[PROVIDED ENTRIES Boundary: Start]

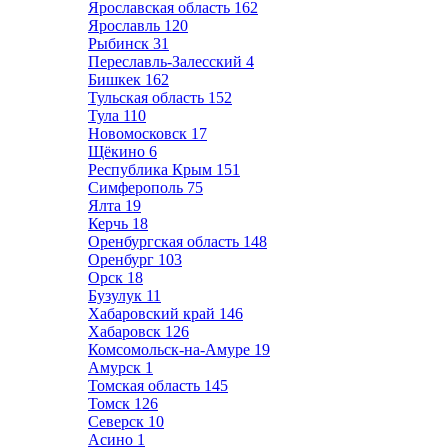
Ярославская область
162
Ярославль
120
Рыбинск
31
Переславль-Залесский
4
Бишкек
162
Тульская область
152
Тула
110
Новомосковск
17
Щёкино
6
Республика Крым
151
Симферополь
75
Ялта
19
Керчь
18
Оренбургская область
148
Оренбург
103
Орск
18
Бузулук
11
Хабаровский край
146
Хабаровск
126
Комсомольск-на-Амуре
19
Амурск
1
Томская область
145
Томск
126
Северск
10
Асино
1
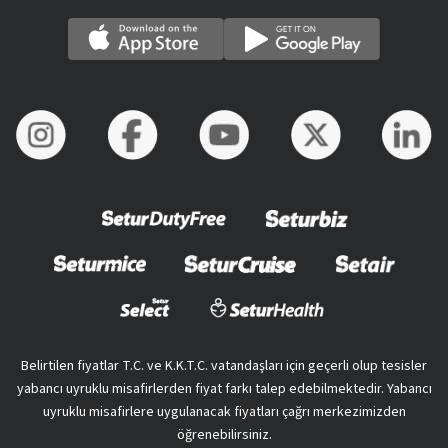
Belirtilen fiyatlar T.C. ve K.K.T.C. vatandaşları için geçerli olup tesisler
yabancı uyruklu misafirlerden fiyat farkı talep edebilmektedir. Yabancı
uyruklu misafirlere uygulanacak fiyatları çağrı merkezimizden
öğrenebilirsiniz.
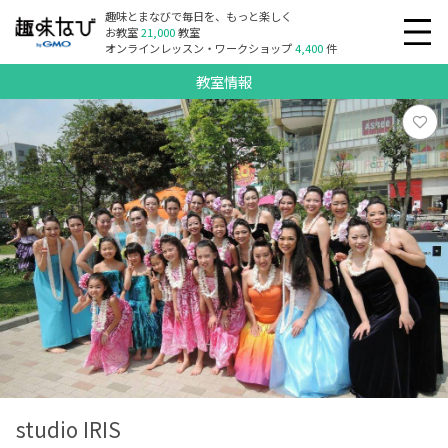
趣味とまなびで毎日を、もっと楽しく
お教室
21,000
教室
オンラインレッスン・ワークショップ
4,400
件
教室情報
studio IRIS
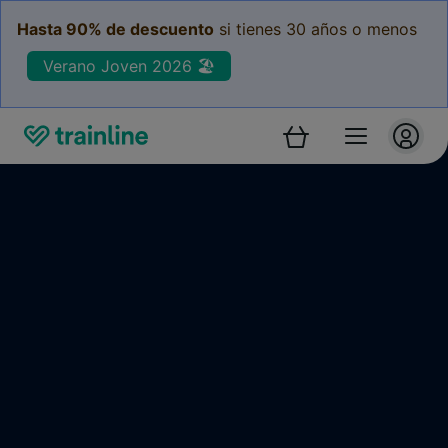
Hasta 90% de descuento
si tienes 30 años o menos
Verano Joven 2026 🏖️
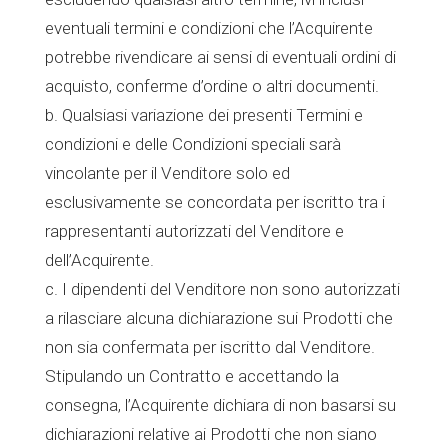
eventuali termini e condizioni che l’Acquirente
potrebbe rivendicare ai sensi di eventuali ordini di
acquisto, conferme d’ordine o altri documenti.
b. Qualsiasi variazione dei presenti Termini e
condizioni e delle Condizioni speciali sarà
vincolante per il Venditore solo ed
esclusivamente se concordata per iscritto tra i
rappresentanti autorizzati del Venditore e
dell’Acquirente.
c. I dipendenti del Venditore non sono autorizzati
a rilasciare alcuna dichiarazione sui Prodotti che
non sia confermata per iscritto dal Venditore.
Stipulando un Contratto e accettando la
consegna, l’Acquirente dichiara di non basarsi su
dichiarazioni relative ai Prodotti che non siano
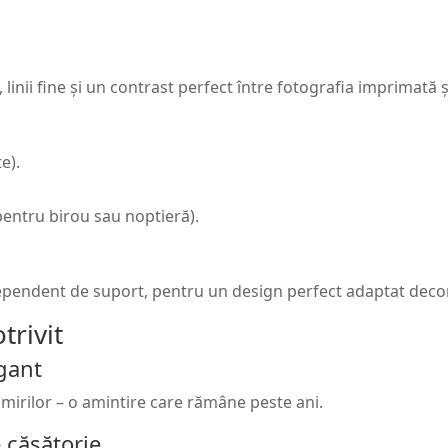
 linii fine și un contrast perfect între fotografia imprimată și
e).
 pentru birou sau noptieră).
ependent de suport, pentru un design perfect adaptat decor
trivit
gant
mirilor – o amintire care rămâne peste ani.
 căsătorie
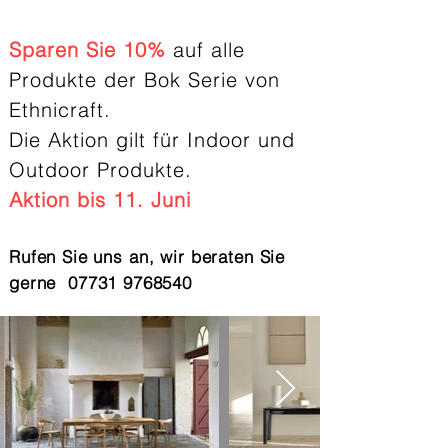
Sparen Sie 10%
auf alle
Produkte der Bok Serie von
Ethnicraft.
Die Aktion gilt für Indoor und
Outdoor Produkte.
Aktion bis 11.
Juni
Rufen Sie uns an, wir beraten Sie
gerne
07731 9768540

[PROVIDED ENTRIES Boundary: End]

* WHAT TO WORK ON *
Each line above should be printed again exactly, though the pictures should not be.

* SOLUTION TO THIS EXERCISE *
Ярославская область
162
Ярославль
120
Рыбинск
31
Переславль-Залесский
4
Бишкек
162
Тульская область
152
Тула
110
Новомосковск
17
Щёкино
6
Республика Крым
151
Симферополь
75
Ялта
19
Керчь
18
Оренбургская область
148
Оренбург
103
Орск
18
Бузулук
11
Хабаровский край
146
Хабаровск
126
Комсомольск-на-Амуре
19
Амурск
1
Томская область
145
Томск
126
Северск
10
Асино
1
Belirtilen fiyatlar T.C. ve K.K.T.C. vatandaşları için geçerli olup tesisler
yabancı uyruklu misafirlerden fiyat farkı talep edebilmektedir. Yabancı
uyruklu misafirlere uygulanacak fiyatları çağrı merkezimizden
öğrenebilirsiniz.
趣味とまなびで毎日を、もっと楽しく
お教室
21,000
教室
オンラインレッスン・ワークショップ
4,400
件
教室情報
studio IRIS
Hasta 90% de descuento
si tienes 30 años o menos
Verano Joven 2026 🏖️
eventuali termini e condizioni che l’Acquirente
potrebbe rivendicare ai sensi di eventuali ordini di
acquisto, conferme d’ordine o altri documenti.
b. Qualsiasi variazione dei presenti Termini e
condizioni e delle Condizioni speciali sarà
vincolante per il Venditore solo ed
esclusivamente se concordata per iscritto tra i
rappresentanti autorizzati del Venditore e
dell’Acquirente.
c. I dipendenti del Venditore non sono autorizzati
a rilasciare alcuna dichiarazione sui Prodotti che
non sia confermata per iscritto dal Venditore.
Stipulando un Contratto e accettando la
consegna, l’Acquirente dichiara di non basarsi su
dichiarazioni relative ai Prodotti che non siano
 linii fine și un contrast perfect între fotografia imprimată și
e).
 pentru birou sau noptieră).
ependent de suport, pentru un design perfect adaptat decor
trivit
gant
mirilor – o amintire care rămâne peste ani.
 căsătorie
Sparen Sie 10%
auf alle
Produkte der Bok Serie von
Ethnicraft.
Die Aktion gilt für Indoor und
Outdoor Produkte.
Aktion bis 11.
Juni
Rufen Sie uns an, wir beraten Sie
gerne
07731 9768540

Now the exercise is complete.